Chamava-se
João Teodoro, só. O mais pacato e modesto dos homens. Honestíssimo e
lealíssimo, com um defeito apenas: não dar o mínimo valor a si próprio. Para
João Teodoro, a coisa de menos importância no mundo era João Teodoro.
Nunca fora
nada na vida, nem admitia a hipótese de vir a ser alguma coisa. E por muito
tempo não quis nem sequer o que todos ali queriam: mudar-se para terra melhor.
Mas João
Teodoro acompanhava com aperto de coração o deperecimento visível de sua
Itaoca.
- Isto
já foi muito melhor, dizia consigo. Já teve três médicos bem bons – agora só um
e bem ruinzote. Já teve seis advogados e hoje mal dá serviço para um rábula
ordinário como o Tenório. Nem circo de cavalinhos bate mais por aqui. A gente
que presta se muda.
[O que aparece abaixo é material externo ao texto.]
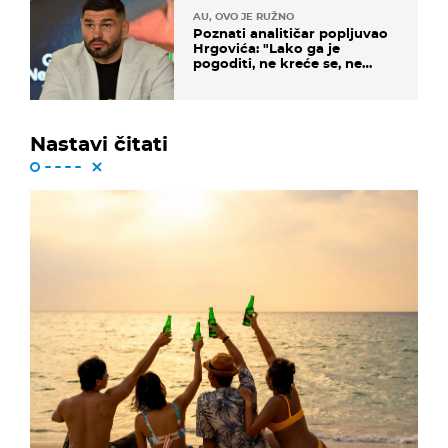
AU, OVO JE RUŽNO
Poznati analitičar popljuvao
Hrgovića: "Lako ga je
pogoditi, ne kreće se, ne
koristi noge..."
Nastavi čitati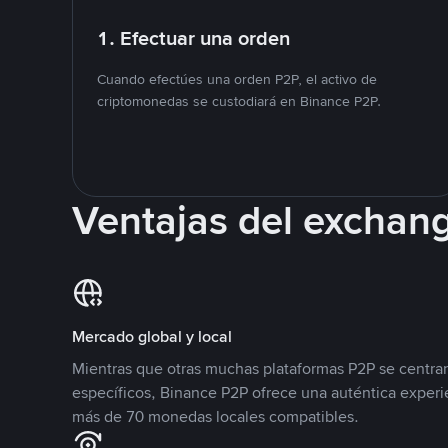
1. Efectuar una orden
Cuando efectúes una orden P2P, el activo de
criptomonedas se custodiará en Binance P2P.
Ventajas del exchan
Mercado global y local
Mientras que otras muchas plataformas P2P se centra
específicos, Binance P2P ofrece una auténtica experi
más de 70 monedas locales compatibles.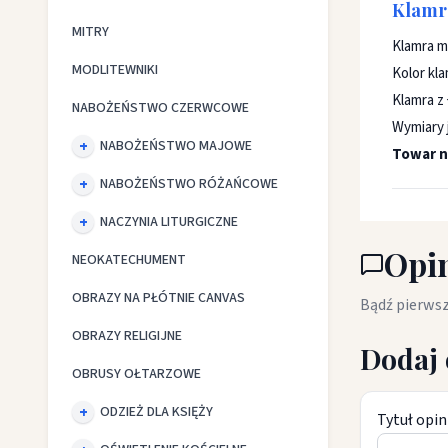
Klamra
MITRY
Klamra m
MODLITEWNIKI
Kolor kla
Klamra z
NABOŻEŃSTWO CZERWCOWE
Wymiary 
NABOŻEŃSTWO MAJOWE
Towar n
NABOŻEŃSTWO RÓŻAŃCOWE
NACZYNIA LITURGICZNE
Opin
NEOKATECHUMENT
OBRAZY NA PŁÓTNIE CANVAS
Bądź pierwsz
OBRAZY RELIGIJNE
Dodaj 
OBRUSY OŁTARZOWE
ODZIEŻ DLA KSIĘŻY
Tytuł opin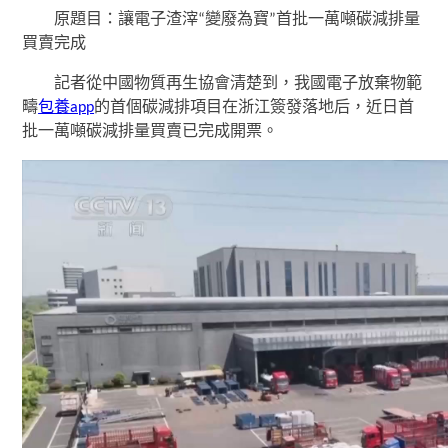
原題目：讓電子渣滓“變廢為寶”首批一萬噸碳減排量
買賣完成
記者從中國物質再生協會清楚到，我國電子放棄物範
疇
包養app
的首個碳減排項目在浙江簽發落地后，近日首
批一萬噸碳減排量買賣已完成開票。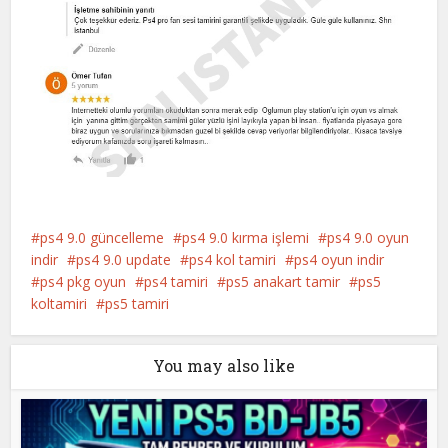
ps4 9.0 güncelleme
ps4 9.0 kırma işlemi
ps4 9.0 oyun
indir
ps4 9.0 update
ps4 kol tamiri
ps4 oyun indir
ps4 pkg oyun
ps4 tamiri
ps5 anakart tamir
ps5
koltamiri
ps5 tamiri
You may also like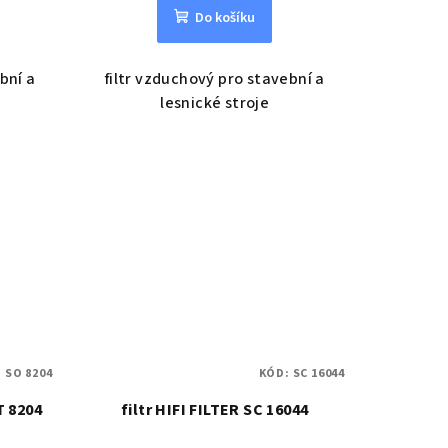
Do košíku
ební a
filtr vzduchový pro stavební a
lesnické stroje
:
SO 8204
KÓD:
SC 16044
T 8204
filtr HIFI FILTER SC 16044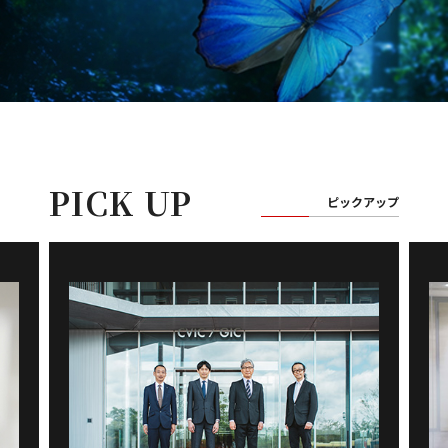
PICK UP
ピックアップ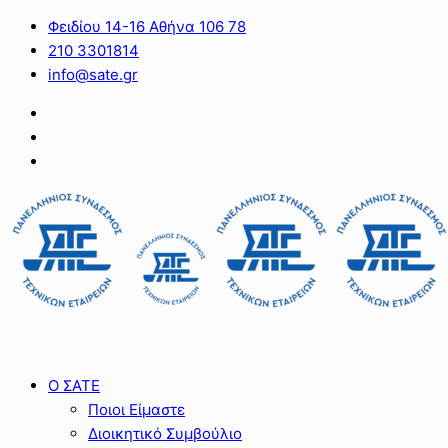
Φειδίου 14-16 Αθήνα 106 78
210 3301814
info@sate.gr
Ο ΣΑΤΕ
Ποιοι Είμαστε
Διοικητικό Συμβούλιο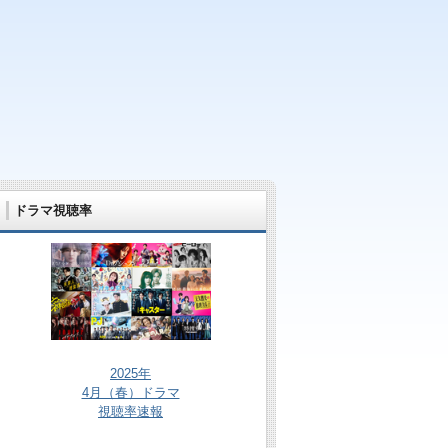
ドラマ視聴率
2025年
4月（春）ドラマ
視聴率速報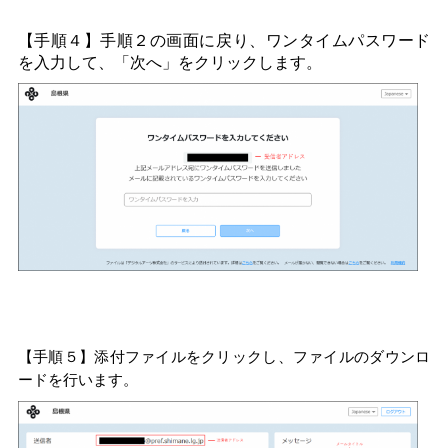
【手順４】手順２の画面に戻り、ワンタイムパスワード
を入力して、「次へ」をクリックします。
【手順５】添付ファイルをクリックし、ファイルのダウンロ
ードを行います。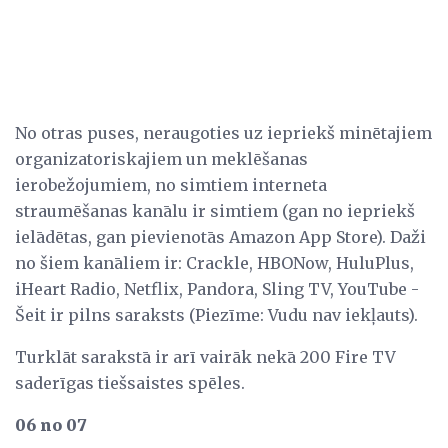
No otras puses, neraugoties uz iepriekš minētajiem
organizatoriskajiem un meklēšanas
ierobežojumiem, no simtiem interneta
straumēšanas kanālu ir simtiem (gan no iepriekš
ielādētas, gan pievienotās Amazon App Store). Daži
no šiem kanāliem ir: Crackle, HBONow, HuluPlus,
iHeart Radio, Netflix, Pandora, Sling TV, YouTube -
Šeit ir pilns saraksts (Piezīme: Vudu nav iekļauts).
Turklāt sarakstā ir arī vairāk nekā 200 Fire TV
saderīgas tiešsaistes spēles.
06 no 07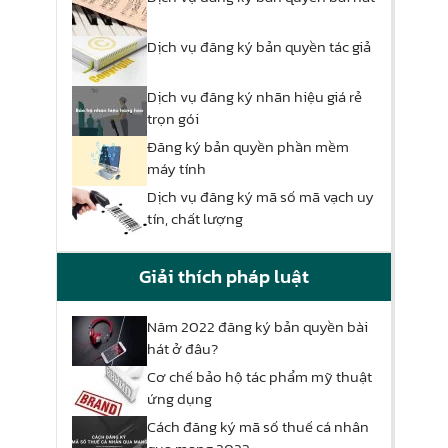
Dịch vụ đăng ký bản quyền tác giả
Dịch vụ đăng ký nhãn hiệu giá rẻ
trọn gói
Đăng ký bản quyền phần mềm
máy tính
Dịch vụ đăng ký mã số mã vạch uy
tín, chất lượng
Giải thích pháp luật
Năm 2022 đăng ký bản quyền bài
hát ở đâu?
Cơ chế bảo hộ tác phẩm mỹ thuật
ứng dụng
Cách đăng ký mã số thuế cá nhân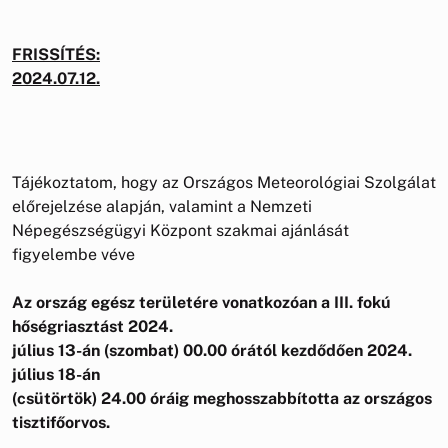
FRISSÍTÉS:
2024.07.12.
Tájékoztatom, hogy az Országos Meteorológiai Szolgálat
előrejelzése alapján, valamint a Nemzeti
Népegészségügyi Központ szakmai ajánlását
figyelembe véve
A
z ország egész területére vonatkozóan a III. fokú
hőségriasztást 2024.
július 13-án (szombat) 00.00 órától kezdődően 2024.
július 18-án
(csütörtök) 24.00 óráig meghosszabbította az országos
tisztifőorvos.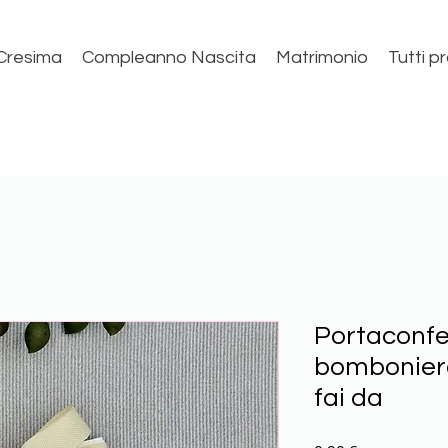
Cresima
Compleanno Nascita
Matrimonio
Tutti p
Portaconfet
bomboniera
fai da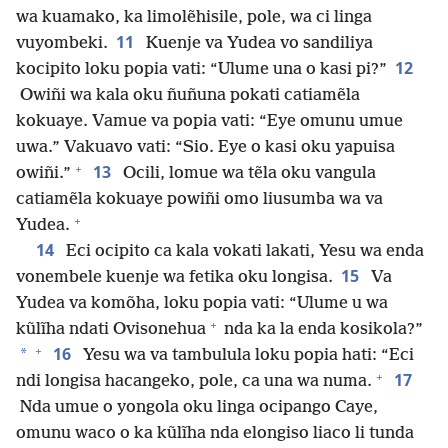
wa kuamako, ka limolẽhisile, pole, wa ci linga
11
vuyombeki.
Kuenje va Yudea vo sandiliya
12
kocipito loku popia vati: “Ulume una o kasi pi?”
Owiñi wa kala oku ñuñuna pokati catiamẽla
kokuaye. Vamue va popia vati: “Eye omunu umue
uwa.” Vakuavo vati: “Sio. Eye o kasi oku yapuisa
+
13
owiñi.”
Ocili, lomue wa tẽla oku vangula
catiamẽla kokuaye powiñi omo liusumba wa va
+
Yudea.
14
Eci ocipito ca kala vokati lakati, Yesu wa enda
15
vonembele kuenje wa fetika oku longisa.
Va
Yudea va komõha, loku popia vati: “Ulume u wa
+
kũlĩha ndati Ovisonehua
nda ka la enda kosikola?”
+
16
*
Yesu wa va tambulula loku popia hati: “Eci
+
17
ndi longisa hacangeko, pole, ca una wa numa.
Nda umue o yongola oku linga ocipango Caye,
omunu waco o ka kũlĩha nda elongiso liaco li tunda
Fica o restolho. Decididamente, a minha Itaoca está
acabando…
João Teodoro
entrou a incubar a ideia de também mudar-se, mas para isso necessitava dum fato
qualquer que o convencesse de maneira absoluta de que Itaoca não tinha mesmo
conserto ou arranjo possível.
- É
isso, deliberou lá por dentro. Quando eu verificar que tudo está perdido, que
Itaoca não vale mais nada de nada de nada, então arrumo a trouxa e boto-me fora
daqui.
Um dia
aconteceu a grande novidade: a nomeação de João Teodoro para delegado. Nosso
homem recebeu a notícia como se fosse uma porretada no crânio. Delegado, ele!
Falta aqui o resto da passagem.